この問題は、日本独特の記者クラブ抜きには考えられない。
 日本新聞協会編集委員会は、2002年に記者クラブに関する公式見解として、
日本の報道界は、情報開示に消極的な公的機関に対して、記者クラブという形で結集して公開を迫ってきた歴史があります。
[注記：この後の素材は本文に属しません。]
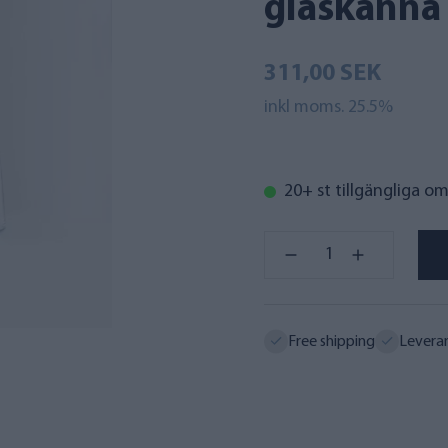
glaskanna
311,00 SEK
inkl moms. 25.5%
20+ st tillgängliga o
Free shipping
Levera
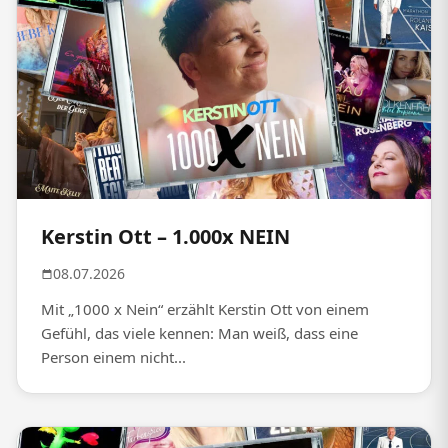
Kerstin Ott – 1.000x NEIN
08.07.2026
Mit „1000 x Nein“ erzählt Kerstin Ott von einem
Gefühl, das viele kennen: Man weiß, dass eine
Person einem nicht...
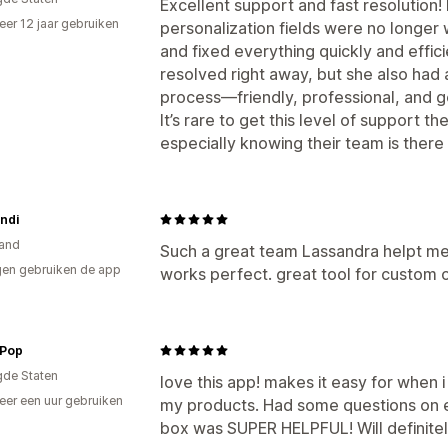
Excellent support and fast resolution! 
er 12 jaar gebruiken
personalization fields were no longer
p
and fixed everything quickly and effic
resolved right away, but she also had 
process—friendly, professional, and ge
It’s rare to get this level of support 
especially knowing their team is ther
ondi
and
Such a great team Lassandra helpt me 
en gebruiken de app
works perfect. great tool for custom o
 Pop
gde Staten
love this app! makes it easy for when i
er een uur gebruiken
my products. Had some questions on ed
p
box was SUPER HELPFUL! Will definitely 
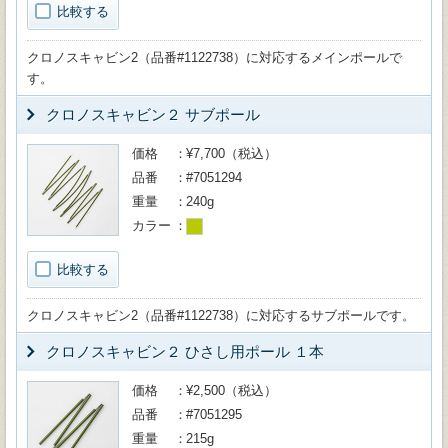
比較する
クロノスキャビン2（品番#1122738）に対応するメインポールで
す。
クロノスキャビン２ サブポール
価格
¥7,700（税込）
品番
#7051294
重量
240g
カラー
比較する
クロノスキャビン2（品番#1122738）に対応するサブポールです。
クロノスキャビン２ ひさし用ポール １本
価格
¥2,500（税込）
品番
#7051295
重量
215g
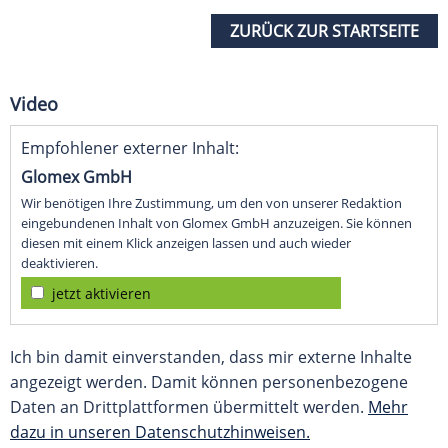
ZURÜCK ZUR STARTSEITE
Video
Empfohlener externer Inhalt:
Glomex GmbH
Wir benötigen Ihre Zustimmung, um den von unserer Redaktion
eingebundenen Inhalt von Glomex GmbH anzuzeigen. Sie können
diesen mit einem Klick anzeigen lassen und auch wieder
deaktivieren.
jetzt aktivieren
Ich bin damit einverstanden, dass mir externe Inhalte
angezeigt werden. Damit können personenbezogene
Daten an Drittplattformen übermittelt werden.
Mehr
dazu in unseren Datenschutzhinweisen.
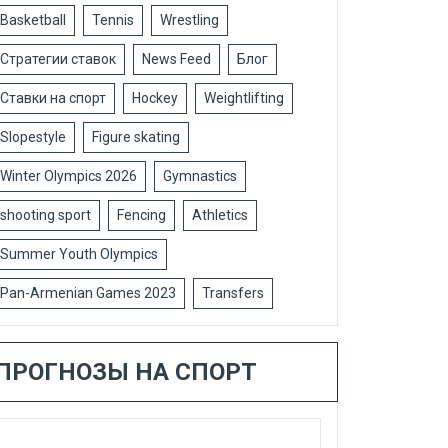
Basketball
Tennis
Wrestling
Стратегии ставок
News Feed
Блог
Ставки на спорт
Hockey
Weightlifting
Slopestyle
Figure skating
Winter Olympics 2026
Gymnastics
shooting sport
Fencing
Athletics
Summer Youth Olympics
Pan-Armenian Games 2023
Transfers
ПРОГНОЗЫ НА СПОРТ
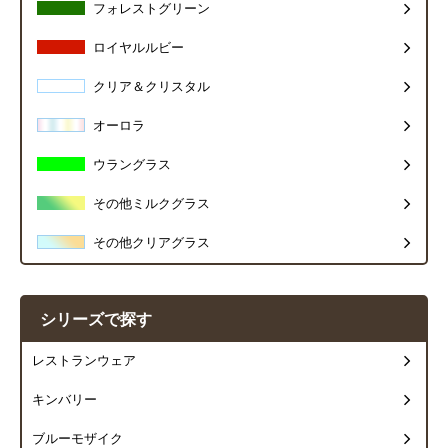
フォレストグリーン
ロイヤルルビー
クリア＆クリスタル
オーロラ
ウラングラス
その他ミルクグラス
その他クリアグラス
シリーズで探す
レストランウェア
キンバリー
ブルーモザイク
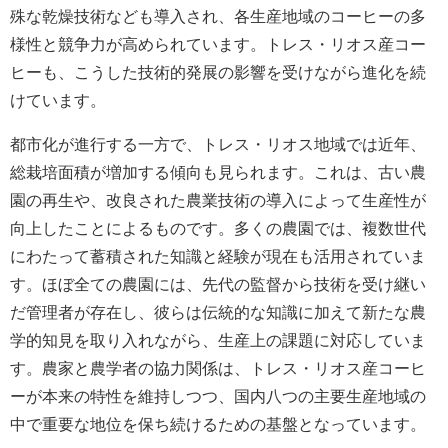
殊な乾燥技術なども導入され、各生産地域のコーヒーの多
様性と競争力が高められています。トレス・リオス産コー
ヒーも、こうした技術的発展の影響を受けながら進化を続
けています。
都市化が進行する一方で、トレス・リオス地域では近年、
総栽培面積が増加する傾向も見られます。これは、古い農
園の再生や、改良された農業技術の導入によって生産性が
向上したことによるものです。多くの農園では、複数世代
にわたって蓄積された知識と経験が現在も活用されていま
す。ほぼ全ての農園には、先代の監督から技術を受け継い
だ管理者が存在し、彼らは伝統的な知識に加えて新たな農
学的知見を取り入れながら、生産上の課題に対応していま
す。農家と農学者の協力関係は、トレス・リオス産コーヒ
ーが本来の特性を維持しつつ、国内八つの主要生産地域の
中で重要な地位を保ち続けるための基盤となっています。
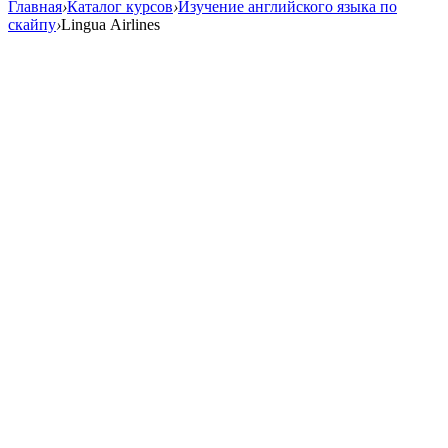
Главная
›
Каталог курсов
›
Изучение английского языка по
cкайпу
›
Lingua Airlines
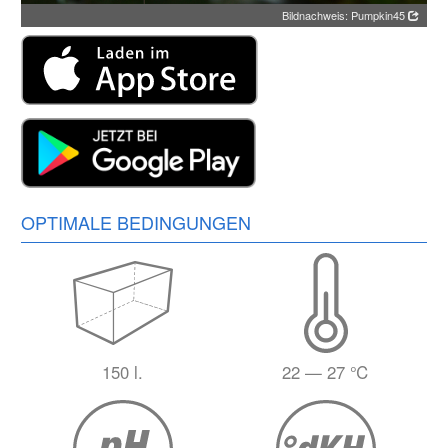
Bildnachweis: Pumpkin45
OPTIMALE BEDINGUNGEN
150 l.
22 — 27 ℃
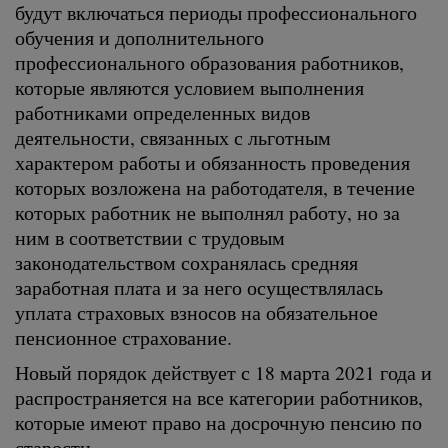
будут включаться периоды профессионального
обучения и дополнительного
профессионального образования работников,
которые являются условием выполнения
работниками определенных видов
деятельности, связанных с льготным
характером работы и обязанность проведения
которых возложена на работодателя, в течение
которых работник не выполнял работу, но за
ним в соответствии с трудовым
законодательством сохранялась средняя
заработная плата и за него осуществлялась
уплата страховых взносов на обязательное
пенсионное страхование.
Новый порядок действует с 18 марта 2021 года и
распространяется на все категории работников,
которые имеют право на досрочную пенсию по
старости.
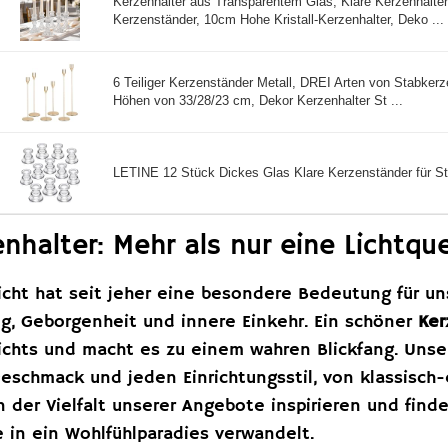
Kerzenhalter aus Transparentem Glas, Klare Kerzenhalter
Kerzenständer, 10cm Hohe Kristall-Kerzenhalter, Deko ...
6 Teiliger Kerzenständer Metall, DREI Arten von Stabkerz
Höhen von 33/28/23 cm, Dekor Kerzenhalter St ...
LETINE 12 Stück Dickes Glas Klare Kerzenständer für St
nhalter: Mehr als nur eine Lichtque
icht hat seit jeher eine besondere Bedeutung für u
g, Geborgenheit und innere Einkehr. Ein schöner
Ker
ichts und macht es zu einem wahren Blickfang. Unse
eschmack und jeden Einrichtungsstil, von klassisch-
n der Vielfalt unserer Angebote inspirieren und find
 in ein Wohlfühlparadies verwandelt.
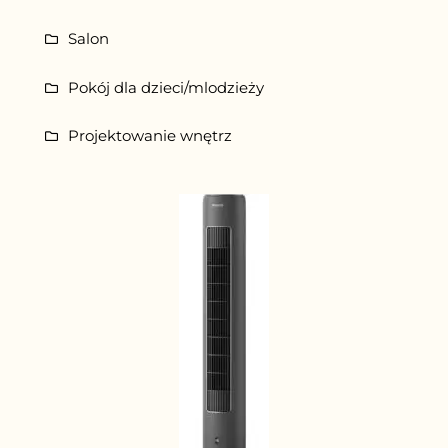
Salon
Pokój dla dzieci/mlodzieży
Projektowanie wnętrz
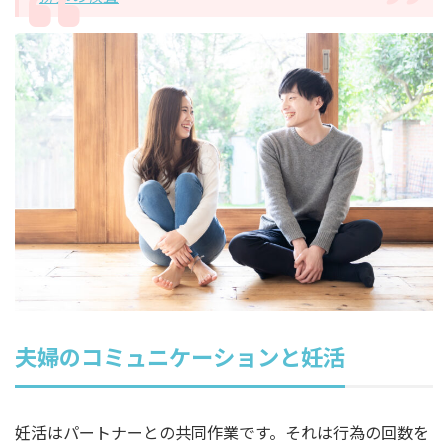
夫婦のコミュニケーションと妊活
妊活はパートナーとの共同作業です。それは行為の回数を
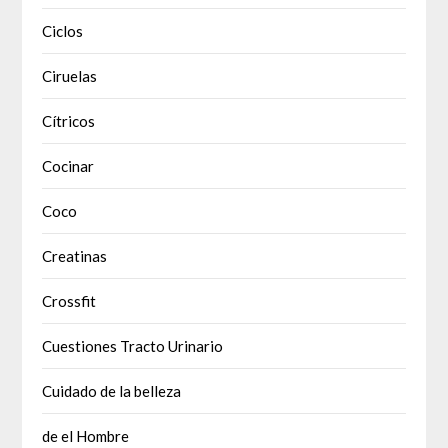
Ciclos
Ciruelas
Cítricos
Cocinar
Coco
Creatinas
Crossfit
Cuestiones Tracto Urinario
Cuidado de la belleza
de el Hombre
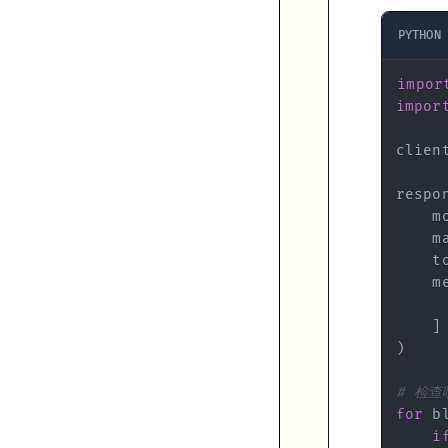
    tools=tools,

PYTHON
    messages=messages

)

impor
print
(final_response.content[
0
impor
多工具定义
clien
tools = [

respo
    {

    m
"name"
: 
"get_weather"
,

    m
"description"
: 
"获取城市天气"
,

    t
"input_schema"
: {

    m
"type"
: 
"object"
,

"properties"
: {

]
"city"
: {
"type"
: 
"string"
, 
"description
)
            },

"required"
: [
"city"
]

# 检查
        }

for
 b
    },

    {

i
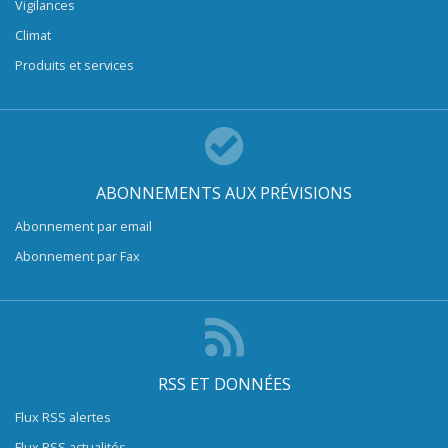
Vigilances
Climat
Produits et services
ABONNEMENTS AUX PRÉVISIONS
Abonnement par email
Abonnement par Fax
RSS ET DONNÉES
Flux RSS alertes
Flux RSS actualités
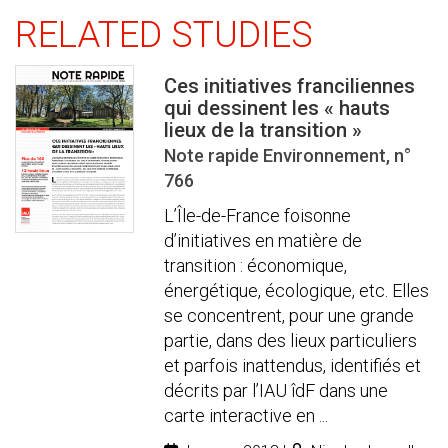
RELATED STUDIES
Ces initiatives franciliennes
qui dessinent les « hauts
lieux de la transition »
Note rapide Environnement, n°
766
L’Île-de-France foisonne
d’initiatives en matière de
transition : économique,
énergétique, écologique, etc. Elles
se concentrent, pour une grande
partie, dans des lieux particuliers
et parfois inattendus, identifiés et
décrits par l’IAU îdF dans une
carte interactive en ...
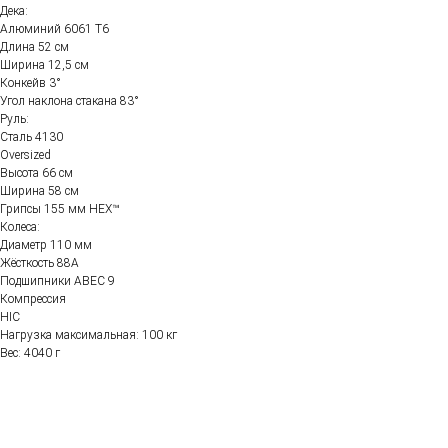
Дека:
Алюминий 6061 Т6
Длина 52 см
Ширина 12,5 см
Конкейв 3°
Угол наклона стакана 83°
Руль:
Сталь 4130
Oversized
Высота 66 см
Ширина 58 см
Грипсы 155 мм HEX™
Колеса:
Диаметр 110 мм
Жёсткость 88А
Подшипники ABEC 9
Компрессия
HIC
Нагрузка максимальная: 100 кг
Вес: 4040 г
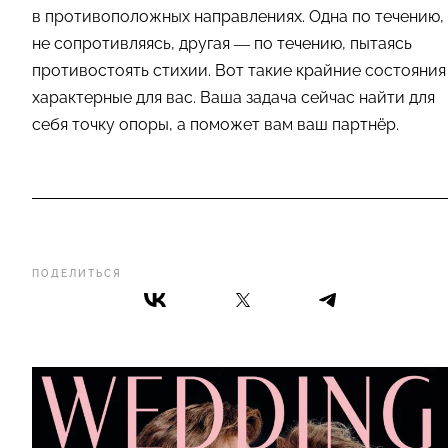
в противоположных направлениях. Одна по течению,
не сопротивляясь, другая — по течению, пытаясь
противостоять стихии. Вот такие крайние состояния
характерные для вас. Ваша задача сейчас найти для
себя точку опоры, а поможет вам ваш партнёр.
ПОДЕЛИТЬСЯ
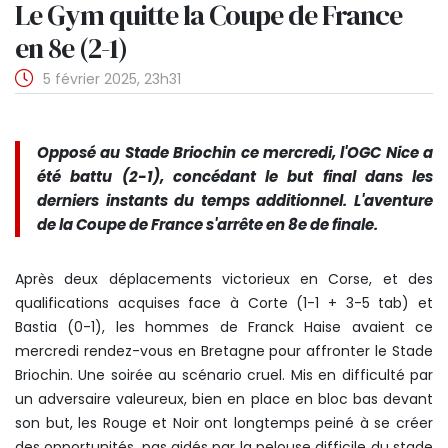
Le Gym quitte la Coupe de France
en 8e (2-1)
5 février 2025, 23h31
Opposé au Stade Briochin ce mercredi, l'OGC Nice a
été battu (2-1), concédant le but final dans les
derniers instants du temps additionnel. L'aventure
de la Coupe de France s'arrête en 8e de finale.
Après deux déplacements victorieux en Corse, et des
qualifications acquises face à Corte (1-1 + 3-5 tab) et
Bastia (0-1), les hommes de Franck Haise avaient ce
mercredi rendez-vous en Bretagne pour affronter le Stade
Briochin. Une soirée au scénario cruel. Mis en difficulté par
un adversaire valeureux, bien en place en bloc bas devant
son but, les Rouge et Noir ont longtemps peiné à se créer
des opportunités, pas aidés par la pelouse difficile du stade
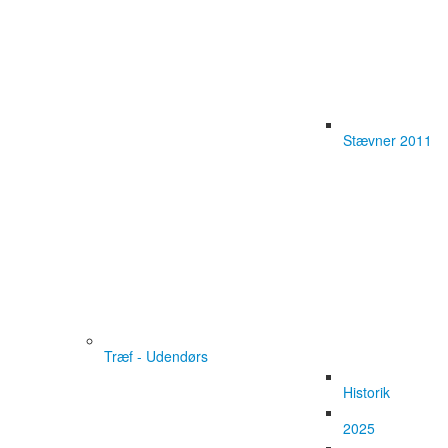
Stævner 2011
Træf - Udendørs
Historik
2025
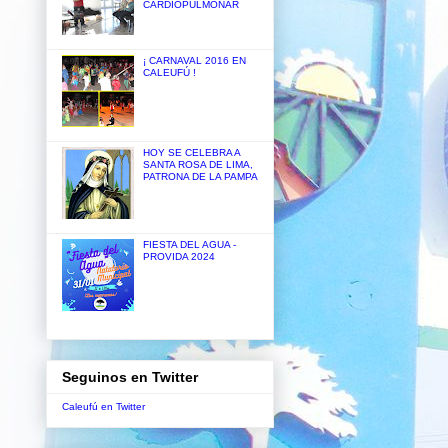
CARDIOPULMONAR
¡ CARNAVAL 2016 EN
CALEUFÚ !
HOY SE CELEBRA A
SANTA ROSA DE LIMA,
PATRONA DE LA PAMPA
FIESTA DEL AGUA -
PROVIDA 2024
Seguinos en Twitter
Caleufú en Twitter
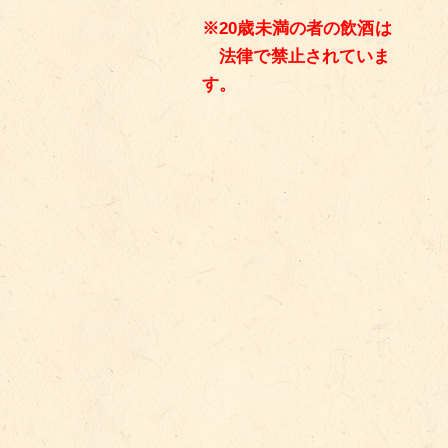
※20歳未満の者の飲酒は
法律で禁止されていま
す。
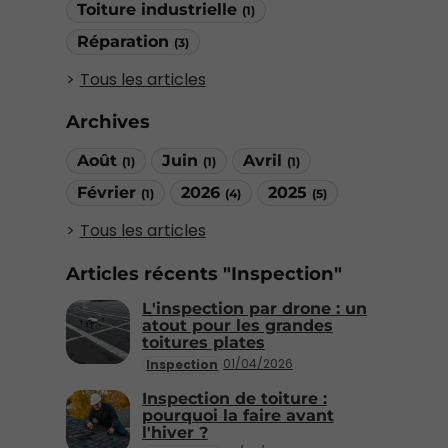
Toiture industrielle
(1)
Réparation
(3)
Tous les articles
Archives
Août
Juin
Avril
(1)
(1)
(1)
Février
2026
2025
(1)
(4)
(5)
Tous les articles
Articles récents "Inspection"
L'inspection par drone : un
atout pour les grandes
toitures plates
01/04/2026
Inspection
Inspection de toiture :
pourquoi la faire avant
l'hiver ?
 記者クラブは、言論・報道の自由を求め日本の報道界が一世紀以上かけて培ってきた組織・制度なのです。国民の「知る権利」と密接にかかわる記者クラブの目的は、現代においても変わりはありません。」
と述べている。前稿で典型的な例として紹介した、日銀記者クラブの実情と、この新聞協会の見解の差になんと大きな開きがあることか。記者クラブの活動は、程度の差こそあれ、国民の知る権利を充たす、というより、むしろ公的機関の広報の役割を担っているといったほうが実状に近い。

 次に、経営と暴力からの自由。
 日本のマスメディアは、NHKを除き、経営の基盤を主に広告に頼っている。
 消費税の軽減税率適用申請にみられるように、必要とあらば権力にもすり寄る。この原因は、メディアが最後に残されたドメスティック産業といはれるように、日本語という厚い障壁に囲まれて、競争に晒されなかった結果の産物であろう。
また、久しく言はれているが、記者のサラリーマン化だろう。自らの身分、収入を犠牲にしてまでジャーナリズムの理念に殉ずる記者がどれほどいるか。
 現役のジャーナリストにこれをもとめるのは、木に魚を求めるようなものだ。ジャーナリズムの理念を貫き通すには、身分も収入も犠牲にするくらいの覚悟がなければ到底無理だ。そのような仕組みになっている。

 このように、日本のジャーナリズムは、記者クラブといいメディアの経営環境といい、建前だけの権力からの独立であり、経営からの自由に過ぎない。
 これをまともなジャーナリズムの理念に引き戻すには、メディアのサイドだけに求めても実現性は殆ど期待できない。民主主義の根幹に係わる問題が小手先で解決するとも思えないからである。
 時代はすすみ、メディアのチャンネルも多くなった。僅かな望みとして、メディア間でより一層競争原理がはたらき、かつ国民の間にメディアリテラシーが浸透することを期待しよう。
 その暁には、メディアが広く国民の支持を得、ひいては日本のジャーナリズムが正しく機能する日がくるかもしれない。
 明治維新を成し遂げた国民の末裔にそれくらいのことを期待しても期待し過ぎではなかろう。